Чубарь для приличия помолчал немного после такого трагического рассказа, а потом сказал, желая одновременно и посочувствовать человеку, и поднять в нем дух:
— Это вы просто вбили себе в голову. Вам надо отдохнуть перед тем, как…
— Вы думаете, я переутомился? — Взгляд доктора был устремлен на Чубаря, но глаза оставались все такими же незрячими.
— Не может быть, чтобы то, что случилось с братом и его друзьями, угнетало вас все время! Во всяком случае, так не должно быть. Вот отдохнете…
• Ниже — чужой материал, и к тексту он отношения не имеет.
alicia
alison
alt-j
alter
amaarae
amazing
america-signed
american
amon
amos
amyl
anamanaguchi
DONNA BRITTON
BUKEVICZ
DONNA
Но военврач снова перебил Чубаря и, горячась, начал объяснять:
— Это только так кажется. А на самом деле время для отдыха уже было. Однако скальпель взять в руки не могу до сих пор. Единственное, на что еще способен как врач, это прописать лекарство.
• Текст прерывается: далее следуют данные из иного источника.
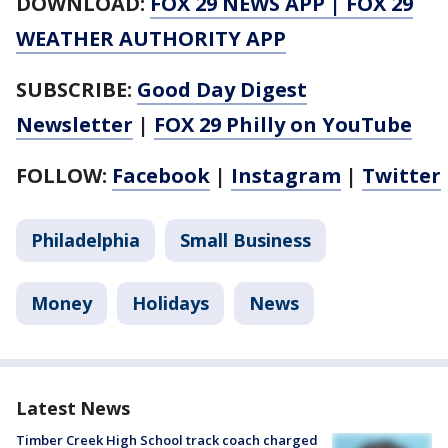
DOWNLOAD:
FOX 29 NEWS APP
|
FOX 29
WEATHER AUTHORITY APP
SUBSCRIBE:
Good Day Digest
Newsletter
|
FOX 29 Philly on YouTube
FOLLOW:
Facebook
|
Instagram
|
Twitter
Philadelphia
Small Business
Money
Holidays
News
Latest News
Timber Creek High School track coach charged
— Значит, не все еще потеряно, — умышленно весело сказал Чубарь.
— Но где теперь те лекарства? Теперь деревенский знахарь и тот на большее способен, тот хоть травы разные знает.
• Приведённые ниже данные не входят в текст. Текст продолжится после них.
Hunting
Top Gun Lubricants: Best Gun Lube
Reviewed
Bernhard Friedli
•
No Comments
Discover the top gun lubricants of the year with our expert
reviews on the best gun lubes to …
— Лекарства у нас найдутся, будет чем лечить, — пообещал Чубарь.
Однако военврач будто не расслышал.
— Я понимаю, — говорил он дальше, — вас смущает несоответствие между тем, как я рассуждаю, точнее, логическая, последовательность моих рассуждений, и тем, что говорю я о себе. Но можете поверить — одно другого не исключает.
Тогда Чубарь пошутил:
— Однако же до сих пор было известно, что… словом, что люди с больным рассудком обычно доказывают, что они самые умные на свете! — Снова речи доктора начали вызывать у Чубаря настороженное чувство, словно в доверительном тоне их явно скрывалось какое-то притворство; Чубарю становилось понятно, что если разговор будет продолжаться и дальше в таком духе, то превосходство, которое он чувствовал до сих пор над своим собеседником, может быть утрачено; между тем Чубарь почему-то самым серьезным образом считал, что для дела, которое он намеревался начать в Забеседье, этот человек потребуется прежде всего; Чубарю казалось также, что военврачу достаточно будет отдохнуть неделю-другую, чтобы прийти в себя и обрести душевное равновесие, и потому он готов был непрестанно твердить ему, что серьезное дело и впрямь возвращает человеку утраченный облик…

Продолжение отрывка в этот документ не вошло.